[Working data]

◇ ◇ ◇

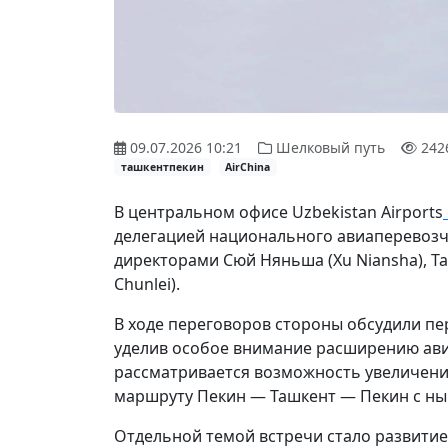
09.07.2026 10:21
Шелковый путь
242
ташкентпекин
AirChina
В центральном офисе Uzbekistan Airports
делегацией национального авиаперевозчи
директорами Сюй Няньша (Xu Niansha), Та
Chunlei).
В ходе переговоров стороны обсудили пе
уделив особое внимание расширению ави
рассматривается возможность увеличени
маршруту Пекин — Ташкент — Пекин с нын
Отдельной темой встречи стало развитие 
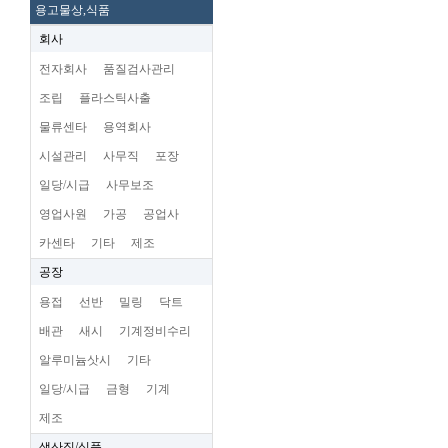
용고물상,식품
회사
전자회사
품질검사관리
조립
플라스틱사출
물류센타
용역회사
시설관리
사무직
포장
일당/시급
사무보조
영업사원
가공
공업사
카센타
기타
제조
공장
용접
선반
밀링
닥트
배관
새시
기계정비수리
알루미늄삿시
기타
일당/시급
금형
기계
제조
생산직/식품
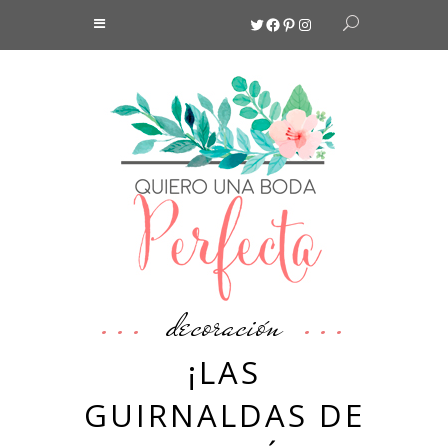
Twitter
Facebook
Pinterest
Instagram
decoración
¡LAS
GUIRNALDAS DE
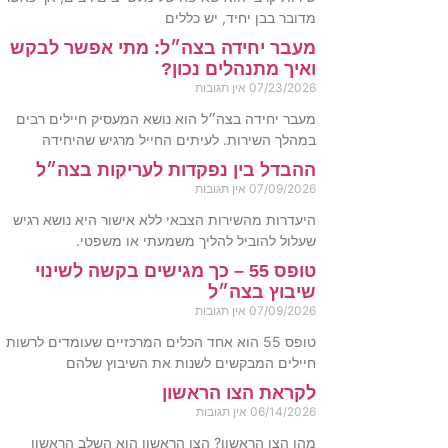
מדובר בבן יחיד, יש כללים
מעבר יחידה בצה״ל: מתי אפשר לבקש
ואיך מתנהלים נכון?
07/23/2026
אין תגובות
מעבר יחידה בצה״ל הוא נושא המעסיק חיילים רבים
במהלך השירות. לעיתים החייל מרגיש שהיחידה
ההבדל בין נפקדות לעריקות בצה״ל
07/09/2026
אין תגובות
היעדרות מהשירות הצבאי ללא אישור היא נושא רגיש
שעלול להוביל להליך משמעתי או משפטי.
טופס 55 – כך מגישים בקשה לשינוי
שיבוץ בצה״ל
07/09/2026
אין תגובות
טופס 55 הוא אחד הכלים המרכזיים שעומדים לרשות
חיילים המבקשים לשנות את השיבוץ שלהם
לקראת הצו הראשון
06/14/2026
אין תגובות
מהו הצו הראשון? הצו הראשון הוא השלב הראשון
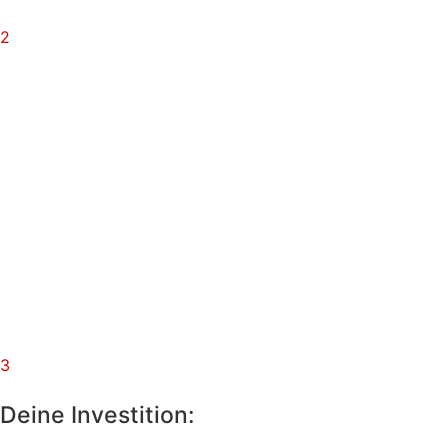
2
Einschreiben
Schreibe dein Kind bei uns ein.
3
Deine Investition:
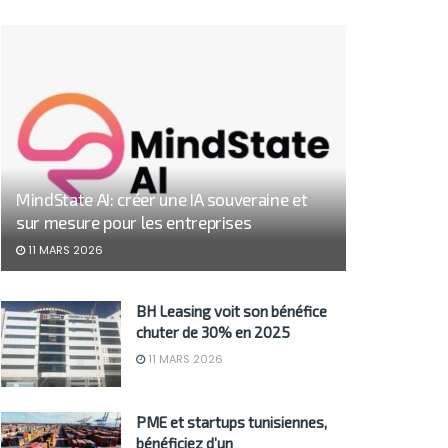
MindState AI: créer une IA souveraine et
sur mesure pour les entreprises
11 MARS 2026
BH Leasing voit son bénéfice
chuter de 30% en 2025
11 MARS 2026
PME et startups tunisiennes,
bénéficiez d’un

◇ ◇ ◇

[Required work]
Scan the records above for the string "טופס", then copy each line where it turns up.

[The answer]
טופס 55 – כך מגישים בקשה לשינוי
טופס 55 הוא אחד הכלים המרכזיים שעומדים לרשות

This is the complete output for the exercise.